The couples came from all corners of Quebec, from Sherbrooke to Abitibi and Sept-Iles. When Luce Pelletier brought her son Miguel to Quebec in the fall of 1982, there were at least six other children with them aboard the airplane. The adoptive father, who spoke on the condition that he not be identified, confided that he felt ill at ease to see so many children getting off the airplane at the same time.

“It became an adoption machine,” admits Yves Bécotte, former chairman of the board of Monde-Enfant. He explained that Luce Pelletier “walked through the villages” to in search of families “in such a way that the number of children that were adopted from the region of Hato Mayor doubled or tripled. It was a lot for a little organization that didn’t even have an orphanage.”

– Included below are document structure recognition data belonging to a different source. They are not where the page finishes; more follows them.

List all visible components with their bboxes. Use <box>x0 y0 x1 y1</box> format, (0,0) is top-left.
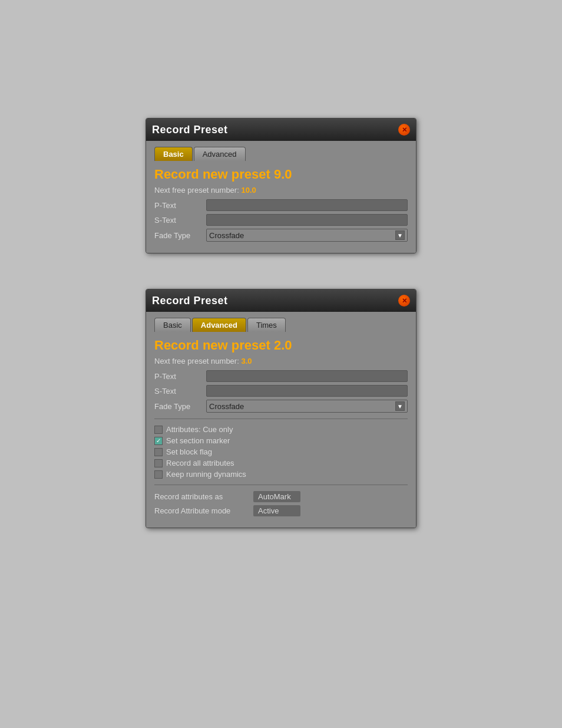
fadetype-arrow-1[interactable]: ▼ <box>395 230 405 240</box>
fadetype-value-1: Crossfade <box>209 231 244 240</box>
stext-label-2: S-Text <box>154 387 201 396</box>
dialog-2-body: Basic Advanced Times Record new preset 2… <box>146 312 416 528</box>
fadetype-select-1[interactable]: Crossfade ▼ <box>206 229 408 242</box>
dialog-2-title: Record Preset <box>152 295 228 307</box>
checkbox-label-block-flag: Set block flag <box>166 447 212 456</box>
record-attrs-label-0: Record attributes as <box>154 492 249 501</box>
fadetype-arrow-2[interactable]: ▼ <box>395 401 405 411</box>
record-attrs-row-1: Record Attribute mode Active <box>154 505 408 516</box>
checkbox-block-flag[interactable] <box>154 448 163 456</box>
record-attrs-label-1: Record Attribute mode <box>154 506 249 515</box>
dialog-2-fadetype-row: Fade Type Crossfade ▼ <box>154 400 408 413</box>
checkbox-record-all-attrs[interactable] <box>154 459 163 467</box>
dialog-2-close-button[interactable]: ✕ <box>398 295 410 307</box>
dialog-1-tabs: Basic Advanced <box>154 147 408 161</box>
dialog-2-stext-row: S-Text <box>154 385 408 397</box>
record-attrs-value-0[interactable]: AutoMark <box>253 491 300 502</box>
fadetype-label-1: Fade Type <box>154 231 201 240</box>
dialog-1-title: Record Preset <box>152 124 228 136</box>
dialog-2-next-free: Next free preset number: 3.0 <box>154 357 408 365</box>
record-attrs-row-0: Record attributes as AutoMark <box>154 491 408 502</box>
fadetype-label-2: Fade Type <box>154 402 201 411</box>
dialog-2-preset-title: Record new preset 2.0 <box>154 338 408 353</box>
checkbox-keep-running-dynamics[interactable] <box>154 470 163 479</box>
checkbox-label-keep-running-dynamics: Keep running dynamics <box>166 470 246 479</box>
ptext-input-1[interactable] <box>206 199 408 211</box>
checkbox-row-1: ✓ Set section marker <box>154 436 408 445</box>
stext-input-2[interactable] <box>206 385 408 397</box>
checkbox-row-2: Set block flag <box>154 447 408 456</box>
checkboxes-section: Attributes: Cue only ✓ Set section marke… <box>154 425 408 479</box>
tab-2-advanced[interactable]: Advanced <box>192 318 246 332</box>
dialog-1-close-button[interactable]: ✕ <box>398 124 410 136</box>
dialog-2-tabs: Basic Advanced Times <box>154 318 408 332</box>
dialog-2-titlebar: Record Preset ✕ <box>146 289 416 312</box>
fadetype-value-2: Crossfade <box>209 402 244 411</box>
checkbox-row-3: Record all attributes <box>154 459 408 467</box>
record-attrs-value-1[interactable]: Active <box>253 505 300 516</box>
checkbox-label-cue-only: Attributes: Cue only <box>166 425 233 434</box>
dialog-1: Record Preset ✕ Basic Advanced Record ne… <box>146 118 416 253</box>
dialog-2: Record Preset ✕ Basic Advanced Times Rec… <box>146 289 416 528</box>
checkbox-cue-only[interactable] <box>154 426 163 434</box>
dialog-2-ptext-row: P-Text <box>154 370 408 382</box>
tab-2-times[interactable]: Times <box>247 318 286 332</box>
ptext-label-2: P-Text <box>154 372 201 381</box>
checkbox-section-marker[interactable]: ✓ <box>154 437 163 445</box>
dialog-1-body: Basic Advanced Record new preset 9.0 Nex… <box>146 141 416 253</box>
divider-2 <box>154 485 408 485</box>
fadetype-select-2[interactable]: Crossfade ▼ <box>206 400 408 413</box>
dialog-1-stext-row: S-Text <box>154 214 408 226</box>
dialog-1-ptext-row: P-Text <box>154 199 408 211</box>
ptext-input-2[interactable] <box>206 370 408 382</box>
tab-2-basic[interactable]: Basic <box>154 318 191 332</box>
checkbox-row-4: Keep running dynamics <box>154 470 408 479</box>
tab-1-basic[interactable]: Basic <box>154 147 193 161</box>
checkbox-row-0: Attributes: Cue only <box>154 425 408 434</box>
divider-1 <box>154 419 408 419</box>
checkbox-label-record-all-attrs: Record all attributes <box>166 459 234 467</box>
dialog-1-next-free: Next free preset number: 10.0 <box>154 186 408 195</box>
stext-label-1: S-Text <box>154 216 201 225</box>
ptext-label-1: P-Text <box>154 201 201 210</box>
checkbox-label-section-marker: Set section marker <box>166 436 230 445</box>
dialog-1-preset-title: Record new preset 9.0 <box>154 167 408 182</box>
stext-input-1[interactable] <box>206 214 408 226</box>
tab-1-advanced[interactable]: Advanced <box>194 147 246 161</box>
dialog-1-titlebar: Record Preset ✕ <box>146 118 416 141</box>
dialog-1-fadetype-row: Fade Type Crossfade ▼ <box>154 229 408 242</box>
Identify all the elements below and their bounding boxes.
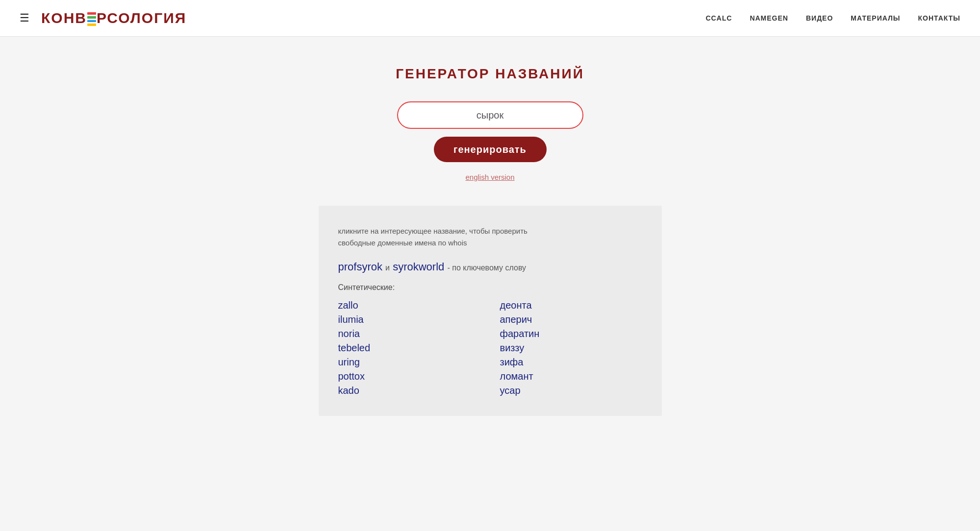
search-container: генерировать english version <box>397 101 583 181</box>
header: ☰ КОНВ РСОЛОГИЯ CCALC NAMEGEN ВИДЕО МАТЕ… <box>0 0 980 37</box>
name-right-1[interactable]: аперич <box>500 314 642 325</box>
logo-text-before: КОНВ <box>41 10 87 26</box>
names-grid: zallo деонта ilumia аперич noria фаратин… <box>338 300 642 396</box>
nav-namegen[interactable]: NAMEGEN <box>750 14 788 22</box>
name-right-2[interactable]: фаратин <box>500 328 642 339</box>
nav-video[interactable]: ВИДЕО <box>806 14 833 22</box>
page-title: ГЕНЕРАТОР НАЗВАНИЙ <box>396 66 584 82</box>
name-right-3[interactable]: виззу <box>500 342 642 354</box>
name-left-0[interactable]: zallo <box>338 300 480 311</box>
hamburger-icon[interactable]: ☰ <box>20 13 29 24</box>
keyword-suffix-text: - по ключевому слову <box>447 264 526 272</box>
logo-e-icon <box>87 12 96 26</box>
synthetic-label: Синтетические: <box>338 283 642 292</box>
search-input[interactable] <box>397 101 583 129</box>
name-left-4[interactable]: uring <box>338 357 480 368</box>
nav-ccalc[interactable]: CCALC <box>705 14 732 22</box>
generate-button[interactable]: генерировать <box>434 137 547 162</box>
name-left-5[interactable]: pottox <box>338 371 480 382</box>
name-left-2[interactable]: noria <box>338 328 480 339</box>
logo-text-after: РСОЛОГИЯ <box>97 10 186 26</box>
nav-contacts[interactable]: КОНТАКТЫ <box>918 14 960 22</box>
keyword-name2[interactable]: syrokworld <box>393 261 444 273</box>
nav: CCALC NAMEGEN ВИДЕО МАТЕРИАЛЫ КОНТАКТЫ <box>705 14 960 22</box>
name-left-6[interactable]: kado <box>338 385 480 396</box>
nav-materials[interactable]: МАТЕРИАЛЫ <box>851 14 900 22</box>
english-version-link[interactable]: english version <box>465 173 514 181</box>
logo[interactable]: КОНВ РСОЛОГИЯ <box>41 10 186 26</box>
name-right-6[interactable]: усар <box>500 385 642 396</box>
name-right-0[interactable]: деонта <box>500 300 642 311</box>
keyword-section: profsyrok и syrokworld - по ключевому сл… <box>338 261 642 273</box>
keyword-connector: и <box>385 264 390 272</box>
name-right-4[interactable]: зифа <box>500 357 642 368</box>
name-left-3[interactable]: tebeled <box>338 342 480 354</box>
header-left: ☰ КОНВ РСОЛОГИЯ <box>20 10 186 26</box>
results-area: кликните на интересующее название, чтобы… <box>319 206 662 416</box>
keyword-names: profsyrok и syrokworld - по ключевому сл… <box>338 261 527 273</box>
main-content: ГЕНЕРАТОР НАЗВАНИЙ генерировать english … <box>0 37 980 416</box>
name-right-5[interactable]: ломант <box>500 371 642 382</box>
name-left-1[interactable]: ilumia <box>338 314 480 325</box>
keyword-name1[interactable]: profsyrok <box>338 261 382 273</box>
hint-text: кликните на интересующее название, чтобы… <box>338 225 642 249</box>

To stop the machine, Yves Bécotte fired Luce Pelletier, who is now deceased. The decision was a welcome relief to those responsible for the adoptions in Hato Mayor, who nonetheless profited from this small local industry, according to Bécotte.

“She was relieved because she was always walking a tight rope. There are official orphanages there and to go and look for children from families is like bypassing the orphanages,” he said.

Miguel Ramirez remembers the rumours that circulated about the market for children in Hato Mayor. But nobody offered him any money for his baby, he swears. All of the biological parents interviewed in the course of this investigation insisted on the fact that they had not sold their child.

That being said, many families “were waiting for the moment when they would have helped, but that wasn’t a condition,” said Father Lacaille.

“We told them, ‘When the children are older they will have great advantages compared to here . . . and that their parents will probably help them.’ But we tried as much as possible to avoid making it sound like a sale.”

Three decades later, Jean Lacaille continues to believe in this model of “open” adoption to preserve the links between the child and the biological family, even if this model has long since been discredited all around the world. Even if this type of adoption is now completely illegal in the Dominican Republic.

The country only authorizes adoptions where the links between the child and the biological family have been severed. Since the new rules were enacted, there has been only a trickle of children leaving the country. Only 17 foreign adoptions occurred in 2013.

Miguel Ramirez admits that for the first few years after the adoption of his son, the adoptive parents sent him a bit of money that allowed his other children to go to school. But little by little that source dried up.

Today, regrets eat away at the old man. While he tells his story, bitter tears fall into the deep wrinkles that cross his cheeks.

Rosa listens to her husband and nods her head. She speaks little. Her slanted eyebrows give her face a permanent sadness. Sitting on the porch, she holds a fading portrait of her Canadian son. It is all that remains since a hurricane took their old home — that and the fragment of an address on a piece of plywood.